One of my pet peeves, when I travel, is the often outrageous foreign transaction fees levied by my credit card company. Those fees can often seem excessive for the simple (electronic, I might add!) process of converting my spend into Sterling. There is however a raft of cards which offer zero charges on overseas transactions. I have always resisted these because they do not allow me to earn airmiles. Cards such as AMEX Gold and the British Airways Premium Plus card both reward each £1 of spent with 1 to 1.5 airmiles. However, it is time to work out whether these rewards are worth the cost of the overseas fees. Maybe I would be better with a zero charge travel card. So which is the best travel card to avoid ridiculous fees on payments overseas?

calculator, map and currency
Calculate the cost of owning the BA Amex card

Typical costs

First, let us take a look at the costs I am paying using my existing credit cards. For each card, there are typically two charges. The first is a percentage of the amount of spend (see column B below). The second is the conversion rate which is based on interbank rates but may vary between different providers. The links below allow you to compare the rates for each provider.
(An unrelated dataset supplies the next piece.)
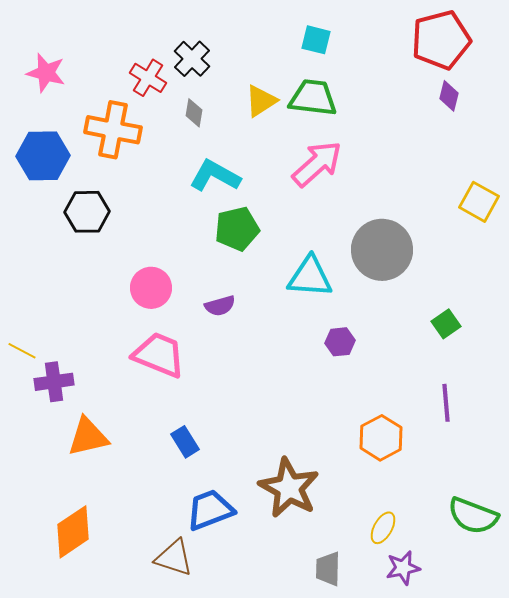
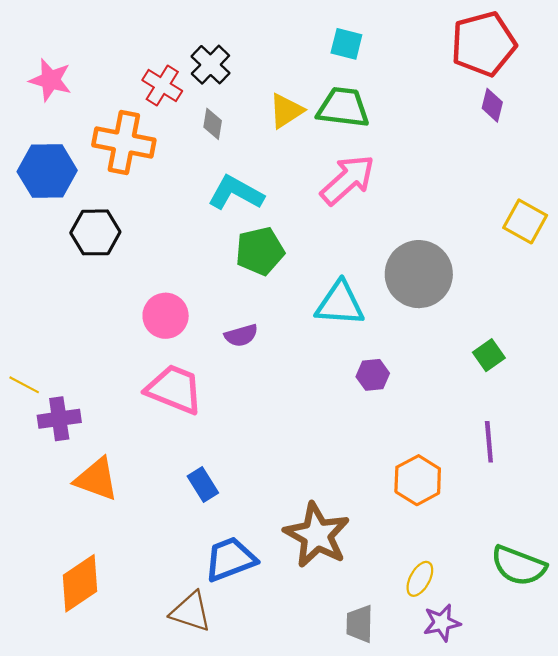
orange triangle: (88, 437) -> (96, 479), turned 33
On the 27/7/19, €100 translates into the following amounts in Sterling (assuming a 2.99% fee is levied in all cases).

£92.51 – Mastercard

£92.58 – Visa

£91.54 – AMEX

Surprisingly, AMEX comes out the least expensive in this exercise but APRs on AMEX cards tend to be higher.

Credit card and computer
Best travel cards

Comparison of my current travel reward cards

The table below shows the fees levied by each of my current reward card providers. As you can see they are pretty steep. Given that you are unlikely to ever get greater than a 1p value for your airmiles, it will always pay to leave the travel reward card at home when you travel. Instead, take a zero charge travel card as that will save you around 1.99% (2.99% less your 1% value on the miles.)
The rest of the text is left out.